CORAL mappings between SQL and C++ data types

This page is meant to describe what users should know about the internal mapping of C++ data types and SQL data types in CORAL. It covers questions that are often asked by end users in their support requests (such as bug #69605, sr #114149 or sr #109565).

In particular, some issues in CORAL type conversion are pointed out and some recommendations given to users about dos and donts for their application. [For reference, the way these issues are handled at application-level inside COOL is also briefly described].

Introduction: C++ and SQL data types and CORAL type converters

CORAL supports a large number of C++ client platforms (32/64 bit, linux/osx/windows, gcc/vc7,,,) and several relational back-ends (Oracle, MySQL, SQLite...).

  • In general, the same C++ data types exist and have the same meaning on all client platforms (with some important exceptions, e.g. long has a different precision on 32 and 64 bit platforms).
  • The situation is quite different for SQL data types, where even the simplest numerical types are often best described by rather different SQL data types (e.g a 32 bit signed integer can be described by NUMBER(10) on Oracle, by INT(11) on MySQL and by INT on SQlite).

Each CORAL plugin (e.g. OracleAccess, MySQLAccess, SQLiteAccess) defines a different mapping between C++ and SQL data types though its own implementation of the ITypeConverter interface (see doxygen). The ITypeConverter interface, which can be retrieved from ISessionProxy, allows users to examine and modify the default mappings defined in each plugin.

Type converters are used in CORAL:

  • when creating tables (C++ to SQL conversion);
  • when filling tables, if the rowBuffer method described below is called (SQL to C++ conversion, from the SQL types of the stored table);
  • when executing queries, if the defineOutput method desscribed below is not called (SQL to C++ conversion, from the SQL types appropriate to return the result set of the statement being processed).

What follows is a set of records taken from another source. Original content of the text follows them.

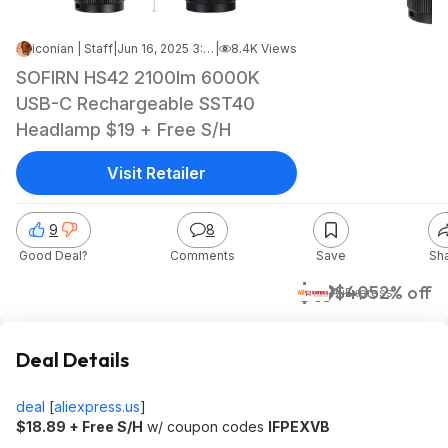
iconian | Staff
|
Jun 16, 2025 3:57 PM
|
8.4K Views
SOFIRN HS42 2100lm 6000K
USB-C Rechargeable SST40
Headlamp $19 + Free S/H
Visit Retailer
9
8
Good Deal?
Comments
Save
Sh
$19
$40
52% off
AliExpress
Deal Details
deal
[
aliexpress.us
]
$18.89 + Free S/H
w/ coupon codes
IFPEXVB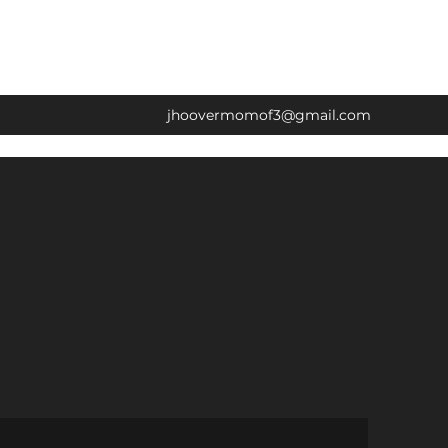
jhoovermomof3@gmail.com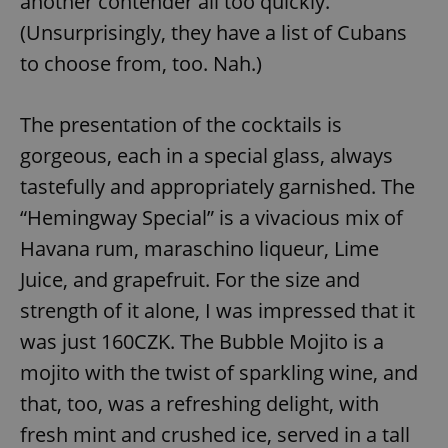
another contender all too quickly.
(Unsurprisingly, they have a list of Cubans
^eps_[0-9]+$
.expats.cz
1 m
to choose from, too. Nah.)
The presentation of the cocktails is
gorgeous, each in a special glass, always
tastefully and appropriately garnished. The
“Hemingway Special” is a vivacious mix of
Havana rum, maraschino liqueur, Lime
Juice, and grapefruit. For the size and
CookieScriptConsent
1 m
CookieScript
strength of it alone, I was impressed that it
.expats.cz
was just 160CZK. The Bubble Mojito is a
mojito with the twist of sparkling wine, and
that, too, was a refreshing delight, with
fresh mint and crushed ice, served in a tall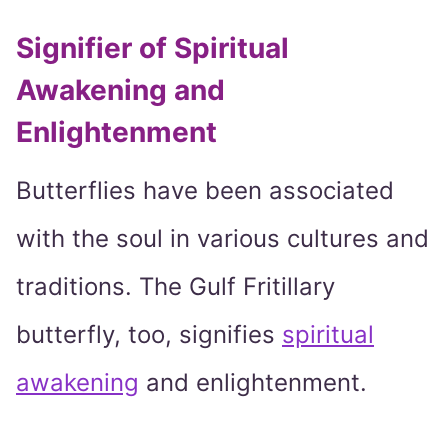
Signifier of Spiritual
Awakening and
Enlightenment
Butterflies have been associated
with the soul in various cultures and
traditions. The Gulf Fritillary
butterfly, too, signifies
spiritual
awakening
and enlightenment.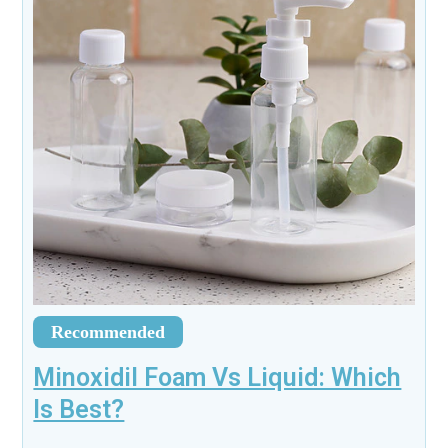
Recommended
Minoxidil Foam Vs Liquid: Which
Is Best?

Mapping C++ to SQL data types (creating a table)

When a relational table is created through the CORAL API, its schema must be specified through the TableDescription class. In particular, the insertColumn method should be used to specify the name and C++ data type of each column that should be created. In the following example, a column named 'ID' with C++ type 'int' is created:

    // Create a table
    coral::TableDescription description;
    description.setName( "MYTABLE" );
    description.insertColumn( "ID", coral::AttributeSpecification::typeNameForId( typeid(int) ) );
    coral::ITable& table = schema.createTable( description );

Internally, each CORAL plugin is responsible for translating the C++ data type specified by the user into the appropriate SQL data type for the corresponding back-end, through the sqlTypeForCppType method of its own ITypeConverter implementation. For instance, the 'int' above is by default translated to NUMBER(10) in OracleAccess and to INT in SQLiteAccess.

Known issues in C++ to SQL mapping in CORAL (creating a table)

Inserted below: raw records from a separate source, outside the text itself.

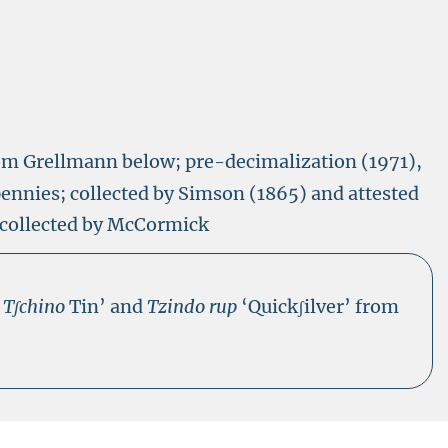
rom Grellmann below; pre-decimalization (1971),
pennies; collected by Simson (1865) and attested
collected by McCormick
s
Tʃchino
Tin’ and
Tzindo rup
‘Quickʃilver’ from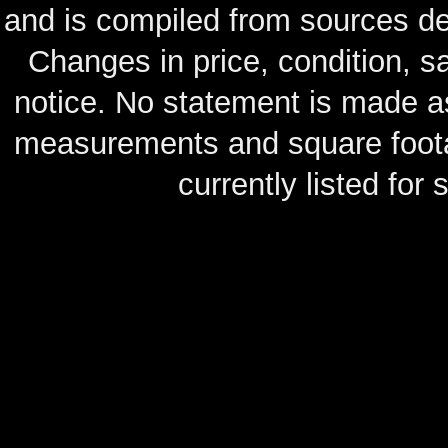
and is compiled from sources de
Changes in price, condition, 
notice. No statement is made as
measurements and square footag
currently listed for s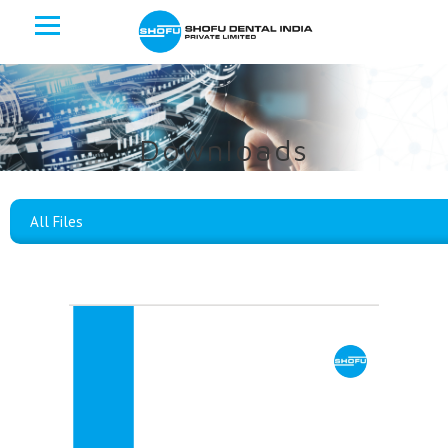
Downloads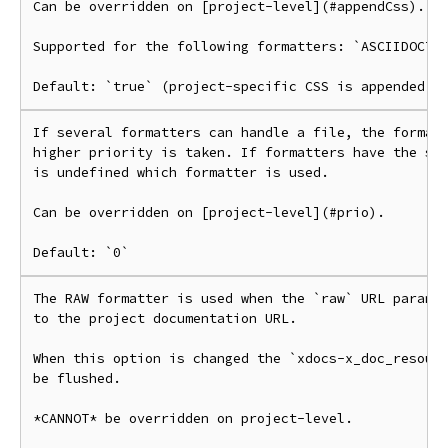
Can be overridden on [project-level](#appendCss).

Supported for the following formatters: `ASCIIDOCTOR
If several formatters can handle a file, the formatt
higher priority is taken. If formatters have the sam
is undefined which formatter is used.

Can be overridden on [project-level](#prio).

The RAW formatter is used when the `raw` URL paramet
to the project documentation URL.

When this option is changed the `xdocs-x_doc_resourc
be flushed.

*CANNOT* be overridden on project-level.
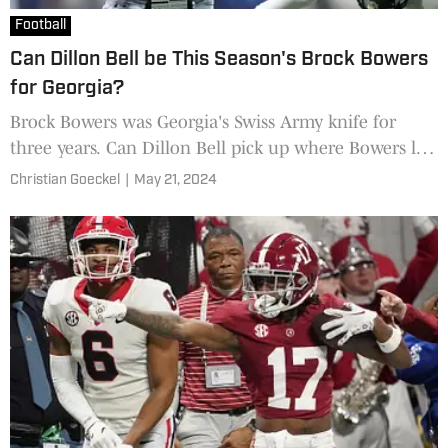
Football
Can Dillon Bell be This Season's Brock Bowers
for Georgia?
Brock Bowers was Georgia's Swiss Army knife for
three years. Can Dillon Bell pick up where Bowers left
off for the Bulldogs in 2024?
Christian Goeckel
|
May 21, 2024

While it is very flexible and easily allows users to change the existing mappings, the mechanism described above has a few well known limitations, for instance:

  1. The same C++ code on the same backend may lead to the creation of tables with different SQL types on different client platforms. This may break the portability of the code if different client platforms are used to store and read data in the same database. For instance, if you create a 'long' column on a 32 bit client, the SQL data type chosen by the specific plugin may allocate storage space only for a 32 bit integer; if you then try from a 64 bit client to store a 'long' which exceeds 32 bit precision, this operation will fail. [This is one of the main reasons why a different API was chosen for storing data in COOL, forcing users to specify at table creation time whether they plan to store a 32bit or 64bit integer type. For more details see the analysis in task #2871 and bug #14671. For more recent examples see bug #67512; another bug #87155 may also be related to this issue.]

Mapping SQL to C++ data types (filling a table)

When a relational table is filled through the CORAL API, the values to be inserted in a new row must be passed as an AttributeList argument. Users may either use the CORAL rowBuffer method to determine the name and C++ types of each Attribute holding a value to be inserted into a new column, or they may pass the values for the new row as an AttributeList they have preallocated with their own preferred C++ data types:

    coral::ITable& table = session->nominalSchema().tableHandle("MYTABLE");
    // Insert a new row (using rowBuffer)
    coral::AttributeList buffer1;
    table.dataEditor().rowBuffer( buffer1 );
    buffer1["ID"].data<int>() = 1;
    table.dataEditor().insertRow( buffer1 );
    // Insert a new row (using a custom buffer)
    coral::AttributeList buffer2; 
    buffer2.extend( "ID", typeid(int) ); 
    buffer2["ID"].data<int>() = 1;
    table.dataEditor().insertRow( buffer2 );

Known issues in SQL to C++ mapping in CORAL (filling a table)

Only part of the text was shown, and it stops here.